Akhiri Ketergantungan pada jalur sungai, saat ini jalur darat dari Mahakam Ulu- Kutai Barat tersedia, jalan aspal yang aman dan nyaman bagi pengendara kendaraan, berkat gebarakan Gubernur Kaltim, Rudy Mas’ud
TITIKNOL.ID, SENDAWAR – Isak haru dan rasa bangga menyelimuti peresmian Jalan Tering Kutai Barat–Ujoh Bilang, Kabupaten Mahakam Ulu, Provinsi Kalimanatan Timur pada Selasa 6 Januari 2026.
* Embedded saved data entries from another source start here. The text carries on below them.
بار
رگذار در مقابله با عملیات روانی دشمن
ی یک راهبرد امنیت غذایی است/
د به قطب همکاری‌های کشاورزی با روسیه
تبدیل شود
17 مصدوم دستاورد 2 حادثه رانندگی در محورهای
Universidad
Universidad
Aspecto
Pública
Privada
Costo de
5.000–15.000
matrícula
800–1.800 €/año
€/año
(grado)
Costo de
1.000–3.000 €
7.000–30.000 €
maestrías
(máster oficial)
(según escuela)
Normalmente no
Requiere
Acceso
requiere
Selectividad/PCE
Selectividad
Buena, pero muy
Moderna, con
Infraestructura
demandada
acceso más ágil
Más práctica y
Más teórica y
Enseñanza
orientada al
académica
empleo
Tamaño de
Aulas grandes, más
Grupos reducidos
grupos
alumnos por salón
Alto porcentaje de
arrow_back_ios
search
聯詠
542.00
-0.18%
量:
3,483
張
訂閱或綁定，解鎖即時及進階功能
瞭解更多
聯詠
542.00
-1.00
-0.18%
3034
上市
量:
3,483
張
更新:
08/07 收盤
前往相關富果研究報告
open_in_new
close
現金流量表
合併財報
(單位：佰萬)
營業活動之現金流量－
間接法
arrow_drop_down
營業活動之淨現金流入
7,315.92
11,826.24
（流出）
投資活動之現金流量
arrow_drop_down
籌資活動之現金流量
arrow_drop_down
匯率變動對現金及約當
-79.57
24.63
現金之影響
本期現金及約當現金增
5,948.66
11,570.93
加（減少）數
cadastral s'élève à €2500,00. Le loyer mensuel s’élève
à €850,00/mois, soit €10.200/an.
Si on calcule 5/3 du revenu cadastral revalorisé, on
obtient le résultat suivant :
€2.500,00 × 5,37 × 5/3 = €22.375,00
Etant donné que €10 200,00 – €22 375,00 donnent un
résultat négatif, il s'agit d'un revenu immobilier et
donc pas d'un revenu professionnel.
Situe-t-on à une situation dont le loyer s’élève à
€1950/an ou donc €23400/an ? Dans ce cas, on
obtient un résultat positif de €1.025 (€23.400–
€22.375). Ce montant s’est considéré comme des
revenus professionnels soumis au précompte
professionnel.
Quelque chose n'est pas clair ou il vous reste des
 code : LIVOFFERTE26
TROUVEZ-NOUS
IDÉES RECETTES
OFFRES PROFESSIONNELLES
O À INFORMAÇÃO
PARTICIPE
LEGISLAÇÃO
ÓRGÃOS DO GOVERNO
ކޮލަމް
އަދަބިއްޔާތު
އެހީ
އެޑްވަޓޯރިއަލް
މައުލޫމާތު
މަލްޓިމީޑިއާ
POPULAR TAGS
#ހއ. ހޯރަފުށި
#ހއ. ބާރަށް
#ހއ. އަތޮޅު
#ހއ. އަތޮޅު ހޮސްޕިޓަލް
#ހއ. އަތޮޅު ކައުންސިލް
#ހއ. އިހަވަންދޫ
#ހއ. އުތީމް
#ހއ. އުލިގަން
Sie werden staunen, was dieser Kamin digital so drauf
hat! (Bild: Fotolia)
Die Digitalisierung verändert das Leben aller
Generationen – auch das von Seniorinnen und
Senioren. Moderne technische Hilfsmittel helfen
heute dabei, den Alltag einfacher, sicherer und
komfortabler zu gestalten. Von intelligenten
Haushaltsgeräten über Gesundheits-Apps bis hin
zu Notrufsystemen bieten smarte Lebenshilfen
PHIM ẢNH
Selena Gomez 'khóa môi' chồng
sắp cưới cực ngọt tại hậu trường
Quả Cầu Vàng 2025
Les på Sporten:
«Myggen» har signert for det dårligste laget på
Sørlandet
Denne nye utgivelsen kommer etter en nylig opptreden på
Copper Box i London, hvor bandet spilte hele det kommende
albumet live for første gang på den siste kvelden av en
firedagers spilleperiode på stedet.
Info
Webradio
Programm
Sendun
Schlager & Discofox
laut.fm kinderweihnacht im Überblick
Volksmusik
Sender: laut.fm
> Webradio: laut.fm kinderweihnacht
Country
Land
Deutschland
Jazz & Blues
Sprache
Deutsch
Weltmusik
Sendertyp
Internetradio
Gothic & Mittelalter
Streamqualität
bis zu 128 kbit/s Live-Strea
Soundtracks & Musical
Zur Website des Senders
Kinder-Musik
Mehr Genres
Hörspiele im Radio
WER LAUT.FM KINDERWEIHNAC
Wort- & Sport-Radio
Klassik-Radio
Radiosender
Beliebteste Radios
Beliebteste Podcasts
Setelah menanti puluhan tahun sejak Indonesia merdeka, masyarakat di kawasan perbatasan akhirnya bisa menikmati akses jalur darat yang layak berkat penyelesaian Segmen 1, 2, 3, dan 4 yang dibangun oleh Pemerintah Provinsi Kalimantan Timur.
Gubernur Kalimantan Timur, Rudy Mas’ud, meresmikan langsung tonggak sejarah ini.
Bagi warga Kabupaten Mahakam Ulu (Mahulu) dan Kutai Barat (Kubar), momen ini adalah “kado istimewa” di tengah suasana usia 80 tahun kemerdekaan Republik Indonesia.
Selama ini, Mahulu sebagai kabupaten termuda di Kalimantan Timur ibarat daerah yang terisolasi secara daratan.
Akses logistik dan mobilitas warga hampir sepenuhnya bergantung pada riam dan arus Sungai Mahakam yang penuh tantangan.
“Ini adalah daerah yang berada di ujung, sangat jauh. Namun hari ini, penantian panjang itu mulai terbayar,” ucap Gubernur Rudy Mas’ud dengan nada penuh syukur saat meresmikan paket pembangunan jalan tersebut.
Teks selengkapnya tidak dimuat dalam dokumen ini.